学校には行くが、教室でなく保健室で一日を過ごす「保健室登校」の生徒が「やっかい」だと、中学校教師が相談する記事が、2016年9月10日の「朝日新聞be」に掲載された。回答した社会学者の上野千鶴子氏は、「あなたのような教師がいる学校には預けたくありません」と厳しい言葉を使いつつ「話を聴いてあげてほしい」と求めた。
保健室登校の対応をめぐっては、議論がある。子どもの「居場所」として機能を果たしているという見解もあれば、クラスメートとの接点がなくなってコミュニケーション能力が低下し、しかもそれは「不登校より長引く」として根本的な解決をすべきという考えもある。
上野千鶴子「ほんとに怠けてるなら、わざわざ学校へ来ない」
朝日新聞記事の相談者は、30代の公立中学校担任の男性教師。授業を受けず、保健室で「自分勝手に時間をつぶしている生徒」がおり、「体の具合が悪いなどと理由をつけています」。「早退して医者に診てもらえ」と勧めても聞かず、「ずっと保健室に入り浸り」という。養護の先生からは「『担任の先生が何とかして』と半ば責められ」、どう対応すればいいのか分からずに「イライラして腹立たしい気持ち」を抱いている。

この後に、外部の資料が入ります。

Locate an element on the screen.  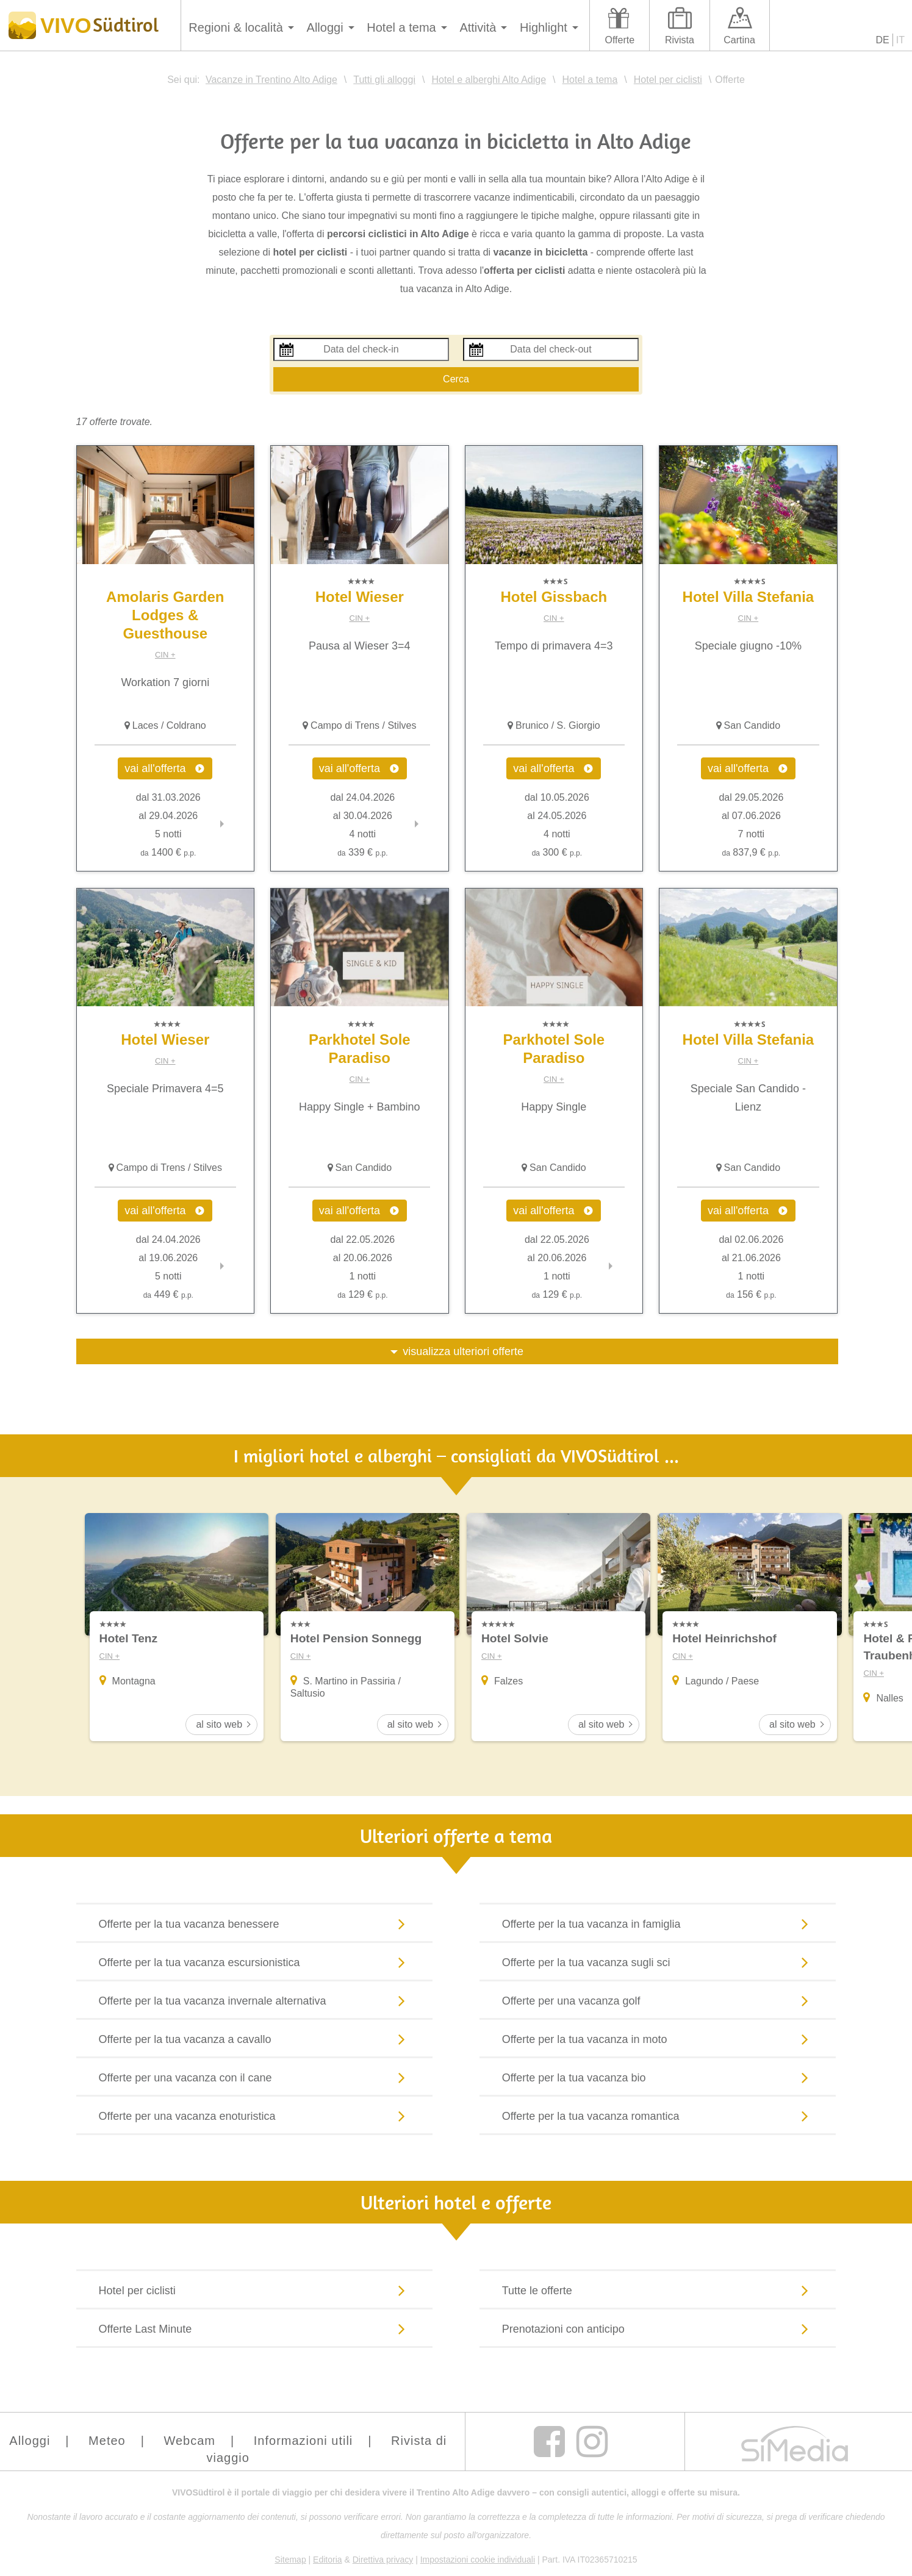
Offerte per la tua vacanza romantica is located at coordinates (658, 2117).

上野氏は回答のなかで、子どもは自分が抱える問題を「カラダの不調で訴えます」としたうえで、生徒が主張する「体の不調」の背後には「何かいりくんだ隠された事情がある」と推測する。言葉どおりに解釈して
「『怠けてる』なんて誤解も甚だしい。ほんとに怠けてるなら、わざわざ学校へ来ないでしょう」
と男性教師を諌め、「『どうしたの?』『どうしたいの?』とじっくり聴いてあげてください」「頭ごなしに否定しないで」と促している。
「保健室登校」の児童・生徒数は、文部科学省で実態調査をしている。同省がウェブサイトで公表したデータによると、1000人あたりで全国の小学校に01年度は1.2人、06年度は2.0人。中学校では01年度5.6人、06年度6.6人。高校では01年度1.4人、06年度2.8人。小中高のいずれでも増加していた。
立命館大学スポーツ健康科学部の三浦正行教授は、13年5月15日発刊の「ひろば・京都の教育 第174号」のなかで、「『保健室登校』の子どもたちが『こころを開き』、教室に戻っていく足掛かりをつくる」のが保健室であるとし、「子どもたちの成長・発達を見守り、どのように寄り添って行けるのか。保健室が決定的に重要な場となっている」と役割の大きさを主張している。
「完全に不登校とイコールです」との主張も
保健室が果たす「居場所」としての機能について調査・考察した論文が、愛知教育大学保健環境センター紀要・第9号(2010年)に掲載されていた。子どもたちは「受け入れられている感じ」「精神的安定」「自己肯定感」を覚えているという。来室頻度が高いほど「生徒にとって保健室は日常生活により密接した場所になるであろう」と分析している。
ただ、そうした保健室登校の常態化には異論もある。不登校生徒を受け入れる「フリースクール元気学園」(静岡市)はウェブサイトで、保健室登校は「完全に不登校とイコールです」「全く学校に行かない状態より、長引くことになります」と警鐘を鳴らす。
さらに、学校に行ってほしいと思う親と、行きたくない子どもとが「綱引き」のようにせめぎ合い、「こう着」しているのが保健室登校の状態であるとし、
「時間だけ経っていく」「問題の先送りを、親子でしている」
と指摘する。その状態が長引くほど、他の児童・生徒との距離が大きくなり、学校に復帰するのがますます難しくなっていくとして、「問題が雪だるま式に増えていきます」。真剣に親子で向き合うべきであり、解決に動くのは「子どもではなく、親」だと主張する。